Entre outras mudanças propostas no PL 1.288/2023, está ainda a possibilidade de a denúncia contra o presidente da República pode ser encaminhada, além dos cidadãos, também por partidos políticos, sindicatos e pela Ordem dos Advogados do Brasil (OAB).
Crimes
O texto aumenta a lista de crimes no rol dos que explicitamente tornam o chefe do Poder Executivo passível de afastamento, como o “de deixar de adotar as medidas necessárias para proteger a vida e a saúde da população em situações de calamidade pública”, “estimular a prática de tortura ou de tratamento desumano ou degradante” e “incitar civis ou militares à prática de violência de qualquer natureza”.
O texto contém um capítulo relacionado a crimes contra a lei orçamentária, que inclui a obediência às regras da Lei de Responsabilidade Fiscal. No caso de desrespeito a regras orçamentárias, o texto determina que a “ocorrência de crime de responsabilidade […] independe da aprovação ou rejeição das contas pelo órgão competente”.
Demais autoridades
O PL 1.388/2023 amplia o rol de autoridades sujeitas a processos de impeachment.

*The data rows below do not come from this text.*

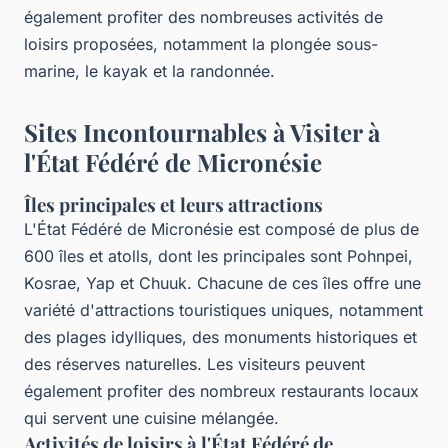
également profiter des nombreuses activités de
loisirs proposées, notamment la plongée sous-
marine, le kayak et la randonnée.
Sites Incontournables à Visiter à
l'État Fédéré de Micronésie
Îles principales et leurs attractions
L'État Fédéré de Micronésie est composé de plus de
600 îles et atolls, dont les principales sont Pohnpei,
Kosrae, Yap et Chuuk. Chacune de ces îles offre une
variété d'attractions touristiques uniques, notamment
des plages idylliques, des monuments historiques et
des réserves naturelles. Les visiteurs peuvent
également profiter des nombreux restaurants locaux
qui servent une cuisine mélangée.
Activités de loisirs à l'État Fédéré de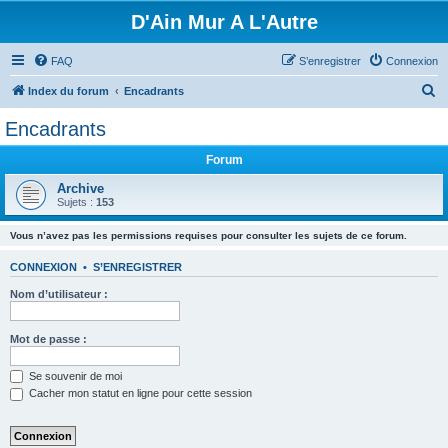
D'Ain Mur A L'Autre
FAQ
S’enregistrer
Connexion
R
Index du forum
Encadrants
e
Encadrants
c
Forum
h
e
Archive
Sujets :
153
r
c
Vous n’avez pas les permissions requises pour consulter les sujets de ce forum.
h
CONNEXION
•
S’ENREGISTRER
e
Nom d’utilisateur :
r
Mot de passe :
Se souvenir de moi
Cacher mon statut en ligne pour cette session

Além do presidente e do vice-presidente da República, podem ser denunciados por crime de responsabilidade:
ministros de Estado e comandantes das Forças Armadas;
ministros do STF;
membros dos conselhos nacionais de Justiça e do Ministério Público;
procurador-geral da República;
advogado-geral da União;
ministros de tribunais superiores;
ministros do Tribunal de Contas da União (TCU);
governadores e vice-governadores;
secretários de estados e do Distrito Federal;
juízes e desembargadores;
juízes e membros de tribunais militares e tribunais regionais Federais, Eleitorais e do Trabalho;
membros dos tribunais de contas de estados, Distrito Federal e municípios; e
membros do Ministério Público da União, dos estados e do Distrito Federal.
Participantes
Marcada para as 10h, a audiência pública na CCJ tem como convidados:
O ex-ministro do STF Ricardo Lewandowski, que presidiu a comissão que elaborou o anteprojeto;
Luiz Fernando Bandeira de Mello Filho, ex-secretário da Mesa do Senado, atualmente membro do Conselho Nacional de Justiça (CNJ);
Gregório Assagra de Almeida, procurador de Justiça aposentado do Ministério Público do Estado de Minas Gerais e professor da Universidade de Ribeirão Preto (Unaerp);
Maurício de Oliveira Campos Júnior, advogado e professor da Pontifícia Universidade Católica de Minas Gerais (PUC-MG);
Heleno Taveira Torres, advogado e professor da Universidade de São Paulo (USP);
Pierpaolo Cruz Bottini, advogado e professor da USP; e
João Trindade Cavalcante Filho, consultor legislativo do Senado.